Starting with the first line and ending with the last, transcribe the data exactly.

· · ·

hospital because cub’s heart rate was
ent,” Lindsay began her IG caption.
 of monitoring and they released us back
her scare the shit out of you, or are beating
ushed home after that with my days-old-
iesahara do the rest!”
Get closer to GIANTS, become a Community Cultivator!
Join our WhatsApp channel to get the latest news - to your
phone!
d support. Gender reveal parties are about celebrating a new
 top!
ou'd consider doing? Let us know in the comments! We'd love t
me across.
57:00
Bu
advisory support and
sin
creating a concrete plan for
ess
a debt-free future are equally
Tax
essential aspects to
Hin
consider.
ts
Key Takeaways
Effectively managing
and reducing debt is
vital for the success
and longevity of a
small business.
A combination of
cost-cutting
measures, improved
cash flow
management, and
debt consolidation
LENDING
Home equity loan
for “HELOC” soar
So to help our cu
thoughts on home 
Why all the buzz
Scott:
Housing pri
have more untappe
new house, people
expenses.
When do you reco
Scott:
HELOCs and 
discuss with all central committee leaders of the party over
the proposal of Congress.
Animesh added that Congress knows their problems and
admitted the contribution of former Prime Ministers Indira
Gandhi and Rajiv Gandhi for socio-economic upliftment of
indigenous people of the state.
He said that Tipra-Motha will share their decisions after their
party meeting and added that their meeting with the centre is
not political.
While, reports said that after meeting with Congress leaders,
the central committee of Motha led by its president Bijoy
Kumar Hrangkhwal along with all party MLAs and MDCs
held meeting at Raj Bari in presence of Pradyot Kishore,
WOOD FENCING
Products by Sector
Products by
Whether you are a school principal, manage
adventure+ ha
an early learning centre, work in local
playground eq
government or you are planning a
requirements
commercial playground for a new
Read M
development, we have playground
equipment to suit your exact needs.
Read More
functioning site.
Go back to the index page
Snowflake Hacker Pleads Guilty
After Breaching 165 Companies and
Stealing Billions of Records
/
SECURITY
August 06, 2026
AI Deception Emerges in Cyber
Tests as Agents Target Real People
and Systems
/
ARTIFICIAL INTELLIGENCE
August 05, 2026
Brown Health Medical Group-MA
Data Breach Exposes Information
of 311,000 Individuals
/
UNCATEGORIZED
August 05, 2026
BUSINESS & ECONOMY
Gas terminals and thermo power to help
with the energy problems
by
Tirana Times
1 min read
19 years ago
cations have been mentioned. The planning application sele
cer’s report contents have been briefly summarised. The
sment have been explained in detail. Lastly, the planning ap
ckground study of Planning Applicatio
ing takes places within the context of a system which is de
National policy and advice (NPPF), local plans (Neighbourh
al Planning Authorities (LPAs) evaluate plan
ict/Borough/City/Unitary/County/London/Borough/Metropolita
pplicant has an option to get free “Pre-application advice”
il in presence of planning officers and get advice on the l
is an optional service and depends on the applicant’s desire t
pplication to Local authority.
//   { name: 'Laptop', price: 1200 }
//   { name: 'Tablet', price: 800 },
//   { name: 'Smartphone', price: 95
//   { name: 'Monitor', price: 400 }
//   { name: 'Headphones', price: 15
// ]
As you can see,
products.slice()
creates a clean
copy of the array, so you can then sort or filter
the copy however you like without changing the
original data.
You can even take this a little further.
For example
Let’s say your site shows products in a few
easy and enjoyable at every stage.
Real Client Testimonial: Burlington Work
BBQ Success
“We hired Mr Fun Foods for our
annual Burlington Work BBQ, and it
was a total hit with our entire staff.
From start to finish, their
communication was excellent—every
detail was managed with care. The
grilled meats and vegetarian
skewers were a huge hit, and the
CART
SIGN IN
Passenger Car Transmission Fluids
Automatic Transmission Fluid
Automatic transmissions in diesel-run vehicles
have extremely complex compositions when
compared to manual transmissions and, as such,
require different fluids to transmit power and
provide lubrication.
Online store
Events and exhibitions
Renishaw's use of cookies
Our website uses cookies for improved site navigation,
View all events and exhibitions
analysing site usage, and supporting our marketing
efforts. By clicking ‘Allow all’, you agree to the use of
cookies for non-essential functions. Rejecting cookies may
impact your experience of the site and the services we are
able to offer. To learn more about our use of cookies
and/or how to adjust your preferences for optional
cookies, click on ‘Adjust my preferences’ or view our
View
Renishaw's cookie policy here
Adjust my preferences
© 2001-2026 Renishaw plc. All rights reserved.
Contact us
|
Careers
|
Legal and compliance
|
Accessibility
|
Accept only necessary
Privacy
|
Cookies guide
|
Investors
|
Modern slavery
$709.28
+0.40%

· · ·

• [RESPONSE AREA]:
hospital because cub’s heart rate was
ent,” Lindsay began her IG caption.
 of monitoring and they released us back
her scare the shit out of you, or are beating
ushed home after that with my days-old-
iesahara do the rest!”
Get closer to GIANTS, become a Community Cultivator!
Join our WhatsApp channel to get the latest news - to your
phone!
d support. Gender reveal parties are about celebrating a new
 top!
ou'd consider doing? Let us know in the comments! We'd love t
me across.
57:00
Bu
advisory support and
sin
creating a concrete plan for
ess
a debt-free future are equally
Tax
essential aspects to
Hin
consider.
ts
Key Takeaways
Effectively managing
and reducing debt is
vital for the success
and longevity of a
small business.
A combination of
cost-cutting
measures, improved
cash flow
management, and
debt consolidation
LENDING
Home equity loan
for “HELOC” soar
So to help our cu
thoughts on home 
Why all the buzz
Scott:
Housing pri
have more untappe
new house, people
expenses.
When do you reco
Scott:
HELOCs and 
discuss with all central committee leaders of the party over
the proposal of Congress.
Animesh added that Congress knows their problems and
admitted the contribution of former Prime Ministers Indira
Gandhi and Rajiv Gandhi for socio-economic upliftment of
indigenous people of the state.
He said that Tipra-Motha will share their decisions after their
party meeting and added that their meeting with the centre is
not political.
While, reports said that after meeting with Congress leaders,
the central committee of Motha led by its president Bijoy
Kumar Hrangkhwal along with all party MLAs and MDCs
held meeting at Raj Bari in presence of Pradyot Kishore,
WOOD FENCING
Products by Sector
Products by
Whether you are a school principal, manage
adventure+ ha
an early learning centre, work in local
playground eq
government or you are planning a
requirements
commercial playground for a new
Read M
development, we have playground
equipment to suit your exact needs.
Read More
functioning site.
Go back to the index page
Snowflake Hacker Pleads Guilty
After Breaching 165 Companies and
Stealing Billions of Records
/
SECURITY
August 06, 2026
AI Deception Emerges in Cyber
Tests as Agents Target Real People
and Systems
/
ARTIFICIAL INTELLIGENCE
August 05, 2026
Brown Health Medical Group-MA
Data Breach Exposes Information
of 311,000 Individuals
/
UNCATEGORIZED
August 05, 2026
BUSINESS & ECONOMY
Gas terminals and thermo power to help
with the energy problems
by
Tirana Times
1 min read
19 years ago
cations have been mentioned. The planning application sele
cer’s report contents have been briefly summarised. The
sment have been explained in detail. Lastly, the planning ap
ckground study of Planning Applicatio
ing takes places within the context of a system which is de
National policy and advice (NPPF), local plans (Neighbourh
al Planning Authorities (LPAs) evaluate plan
ict/Borough/City/Unitary/County/London/Borough/Metropolita
pplicant has an option to get free “Pre-application advice”
il in presence of planning officers and get advice on the l
is an optional service and depends on the applicant’s desire t
pplication to Local authority.
//   { name: 'Laptop', price: 1200 }
//   { name: 'Tablet', price: 800 },
//   { name: 'Smartphone', price: 95
//   { name: 'Monitor', price: 400 }
//   { name: 'Headphones', price: 15
// ]
As you can see,
products.slice()
creates a clean
copy of the array, so you can then sort or filter
the copy however you like without changing the
original data.
You can even take this a little further.
For example
Let’s say your site shows products in a few
easy and enjoyable at every stage.
Real Client Testimonial: Burlington Work
BBQ Success
“We hired Mr Fun Foods for our
annual Burlington Work BBQ, and it
was a total hit with our entire staff.
From start to finish, their
communication was excellent—every
detail was managed with care. The
grilled meats and vegetarian
skewers were a huge hit, and the
CART
SIGN IN
Passenger Car Transmission Fluids
Automatic Transmission Fluid
Automatic transmissions in diesel-run vehicles
have extremely complex compositions when
compared to manual transmissions and, as such,
require different fluids to transmit power and
provide lubrication.
Online store
Events and exhibitions
Renishaw's use of cookies
Our website uses cookies for improved site navigation,
View all events and exhibitions
analysing site usage, and supporting our marketing
efforts. By clicking ‘Allow all’, you agree to the use of
cookies for non-essential functions. Rejecting cookies may
impact your experience of the site and the services we are
able to offer. To learn more about our use of cookies
and/or how to adjust your preferences for optional
cookies, click on ‘Adjust my preferences’ or view our
View
Renishaw's cookie policy here
Adjust my preferences
© 2001-2026 Renishaw plc. All rights reserved.
Contact us
|
Careers
|
Legal and compliance
|
Accessibility
|
Accept only necessary
Privacy
|
Cookies guide
|
Investors
|
Modern slavery
$709.28
+0.40%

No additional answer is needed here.